*** THE INPUT ***
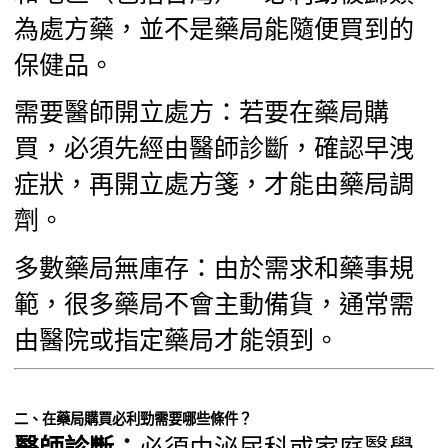
為處方藥，並不是藥局能隨便買到的
保健品。
需要醫師開立處方：若要在藥局購
買，必須先經由醫師診斷，確認早洩
症狀，再開立處方箋，才能由藥局調
劑。
多數藥局無庫存：由於需求和藥事規
範，很多藥局不會主動備貨，通常需
由醫院或指定藥局才能領到。
二、在藥局購買必利勁需要哪些條件？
*** End of THE INPUT ***
**EXERCISE:** Copy out every line above without change, dropping the pictures.

**RESULT BELOW:**
為處方藥，並不是藥局能隨便買到的
保健品。
需要醫師開立處方：若要在藥局購
買，必須先經由醫師診斷，確認早洩
症狀，再開立處方箋，才能由藥局調
劑。
多數藥局無庫存：由於需求和藥事規
範，很多藥局不會主動備貨，通常需
由醫院或指定藥局才能領到。
二、在藥局購買必利勁需要哪些條件？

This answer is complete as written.